De EPO tussen de EU en Kenia bevat bepalingen inzake de handel in goederen, douane en handelsfacilitering, technische handelsbelemmeringen, sanitaire en fytosanitaire maatregelen, landbouw en visserij, ontwikkelingssamenwerking, het vermijden en beslechten van geschillen, en een bijlage inzake handel en duurzame ontwikkeling. De overeenkomst bevat ook twee gezamenlijke verklaringen betreffende de toepasselijkheid van respectievelijk de bepalingen inzake handel en duurzame handel en de oorsprongsregels.
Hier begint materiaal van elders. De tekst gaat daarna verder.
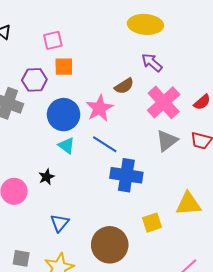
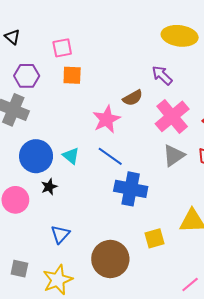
yellow ellipse: (145, 24) -> (180, 36), moved
purple hexagon: (34, 80) -> (27, 76), moved
blue circle: (64, 115) -> (36, 156), moved

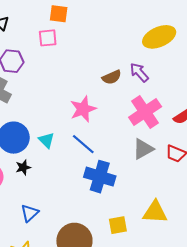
yellow ellipse: (180, 36) -> (159, 37), turned -36
orange square: (72, 75) -> (59, 14), moved
brown semicircle: (133, 98) -> (112, 77), moved

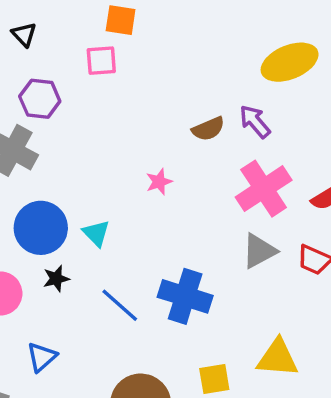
pink star: (83, 109) -> (159, 182), size x0.6
blue line: (83, 144) -> (120, 305), moved
blue triangle: (30, 213) -> (42, 357), moved

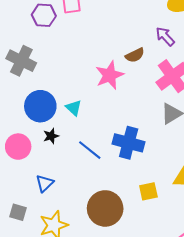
purple hexagon: (40, 99) -> (44, 15), moved
brown semicircle: (208, 129) -> (135, 55), moved
pink star: (159, 182) -> (110, 75), size x1.8

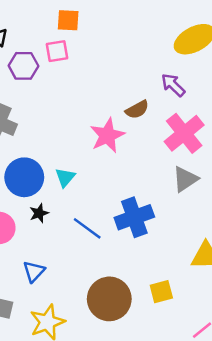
cyan triangle: (74, 108) -> (65, 177), turned 30
blue cross: (129, 143) -> (134, 217), turned -32
yellow square: (148, 191) -> (161, 292), moved

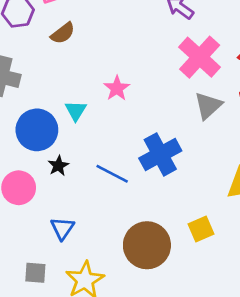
brown semicircle: (137, 110) -> (63, 33), moved
pink star: (107, 135) -> (117, 88), moved, size x0.7
cyan triangle: (65, 177) -> (76, 111), moved

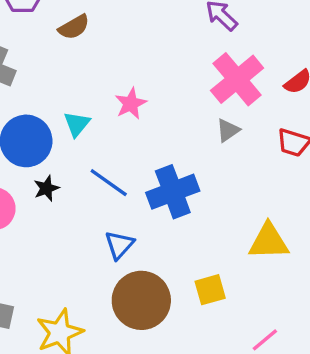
gray triangle: (208, 106) -> (228, 130), moved, size x0.7
blue line: (112, 174) -> (109, 183), moved
blue triangle: (62, 228) -> (119, 245), moved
–de asymmetrische afschaffing van rechten: terwijl de EU vrije toegang tot haar markt verleent door rechten en quota (behalve voor wapens) af te schaffen, zal Kenia zijn markt geleidelijk openstellen, met overgangsperioden en de uitsluiting van gevoelige producten van liberalisering;
–de tijdelijke toepassing van de oorsprongsregels van de verordening inzake markttoegang (reeds van toepassing op Kenia) op de handel van beide Partijen totdat bij de inwerkingtreding van de overeenkomst en binnen vijf jaar na de tenuitvoerlegging van de EPO wordt onderhandeld over een nieuw protocol inzake oorsprongsregels. Dit nieuwe protocol inzake oorsprongsregels zal worden gebaseerd op de oorsprongsregels van de EPO tussen de EU en de OAG, zoals bepaald in de gezamenlijke verklaring over de oorsprongsregels;
–bepalingen die rekening houden met de ontwikkelingsbehoeften van Kenia, zoals speciale waarborgen voor de landbouw, maatregelen inzake voedselzekerheid en bescherming van opkomende industrieën;
–douanegerelateerde bepalingen die gericht zijn op het vergemakkelijken van de handel, het bevorderen van betere douanewetgeving en -procedures, het verlenen van steun aan de Keniaanse douane en het versterken van de samenwerking tussen de douane-instellingen;
–bepalingen inzake sanitaire en fytosanitaire maatregelen om de harmonisatie van intraregionale normen te bevorderen en de technische capaciteit van Kenia te vergroten;
–een hoofdstuk over economische en ontwikkelingssamenwerking met bepalingen ter versterking van het concurrentievermogen van de Keniaanse economie door het opbouwen van voorzieningscapaciteit en het ondersteunen van Kenia bij de vlotte uitvoering van de EPO. Het oorspronkelijke hoofdstuk van de OAG-EPO is grotendeels behouden, maar met de nodige aanpassingen. Er is een voor Kenia en de EU specifieke bijlage toegevoegd waarin de wijzigingen ten opzichte van de tekst van de regionale overeenkomst zijn opgenomen;
–een specifieke bijlage inzake handel en duurzame ontwikkeling die betrekking heeft op arbeid, gendergelijkheid en milieu- en klimaataangelegenheden, met bindende en afdwingbare toezeggingen (via een specifiek mechanisme voor geschillenbeslechting). De mogelijkheid om verplichtingen uit hoofde van de bijlage inzake handel en duurzame ontwikkeling tijdelijk op te schorten (d.w.z. het opleggen van “sancties”) is niet in de overeenkomst opgenomen. In de gezamenlijke verklaring inzake handel en duurzame ontwikkeling hebben de EU en Kenia zich er echter uitdrukkelijk toe verbonden de onderhandelingen over dit aspect voort te zetten in het kader van de rendez-vousclausule.
Deze overeenkomst wordt elke vijf jaar vanaf de datum van inwerkingtreding ervan geëvalueerd. De tekst van de EPO bevat een verbintenis om te onderhandelen over nieuwe gebieden die in de EPO moeten worden opgenomen (“rendez-vousclausule”), waaronder bepalingen over de handel in diensten en handelsgerelateerde regels inzake duurzame ontwikkeling, mededingingsbeleid, investeringen en ontwikkeling van de particuliere sector, intellectuele-eigendomsrechten en transparantie bij overheidsopdrachten. De resultaten van de onderhandelingen over deze gebieden zouden binnen vijf jaar na de inwerkingtreding van de overeenkomst worden toegevoegd.